THE Federal Competition & Consumer Protection Commission of Nigeria (FCCPC) has delisted two digital money lenders (DMLs) for violating customer privacy.
The Commission said the violating DMLs have resorted to using Android Package Kits (APK) file formats, providing links to consumers to visit unregistered websites using their Android devices/phones.
“In the course of that interaction, consumers’ private information that is otherwise protected and prohibited from access or download by DMLs or their apps is accessed and downloaded,” the FCCPC said.
The regulatory agency added that it has placed digital money lenders that have refused or failed to register under the guidelines on its watchlist for strict surveillance and necessary action.
The FCCPC said it will soon release a list of illegal (unregistered) digital loan apps operating in Nigeria.
The Commission said in a bid to protect consumers and maintain a regulated financial ecosystem in conjunction with the Joint Regulatory and Enforcement Task Force (JRETF), it took decisive actions against two of the companies for their alleged involvement in fraudulent practices.
According to a statement by the Commission’s boss, Babatunde Irukera, on Thursday, July 20, the two companies are Sycamore Integrated Solutions Limited and Orange Loan and Purple Credit Limited.

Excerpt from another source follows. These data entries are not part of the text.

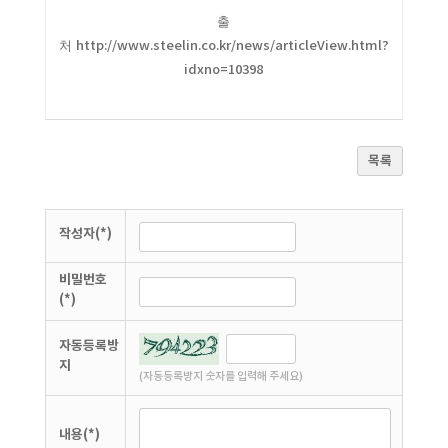
출
처
http://www.steelin.co.kr/news/articleView.html?
idxno=10398
목록
작성자(*)
비밀번호
(*)
자동등록방
지
(자동등록방지 숫자를 입력해 주세요)
내용(*)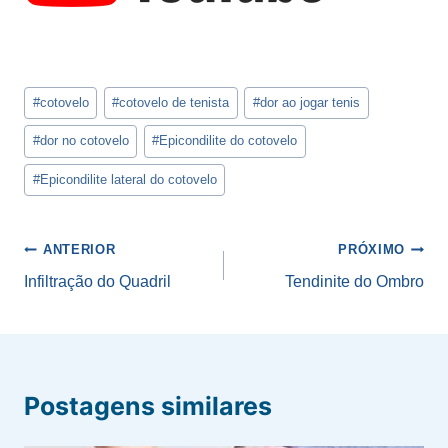
Tags
#
cotovelo
#
cotovelo de tenista
#
dor ao jogar tenis
do
Post:
#
dor no cotovelo
#
Epicondilite do cotovelo
#
Epicondilite lateral do cotovelo
Navegação
ANTERIOR
PRÓXIMO
de
Infiltração do Quadril
Tendinite do Ombro
Post
Postagens similares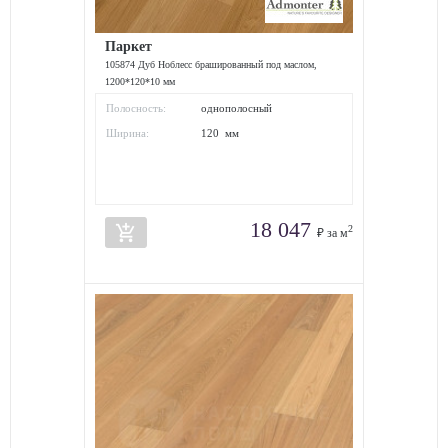
Паркет
105874 Дуб Ноблесс брашированный под маслом,
1200*120*10 мм
Полосность:
однополосный
Ширина:
120 мм
18 047
add_shopping_cart
2
₽ за м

According to the FCCPC, during the Commission’s ongoing investigation and tracking of these illegal DMLs, it was discovered that some registered DMLs had engaged in duplicity.
While appearing on the approved list and Playstore, these registered lenders also used APKs to attract borrowers to illegal and unregulated lending practices, FCCP claimed.
“The companies or apps so far identified, and for which there is supporting evidence of this malfeasance, are Sycamore Integrated Solutions Limited and Orange Loan and Purple Credit Limited.
“They are the owners of “Getloan” and “Camelloan” respectively, and occupy Nos. 1 and 65 on the Approved List of the Commission, which is available on the Commission’s website.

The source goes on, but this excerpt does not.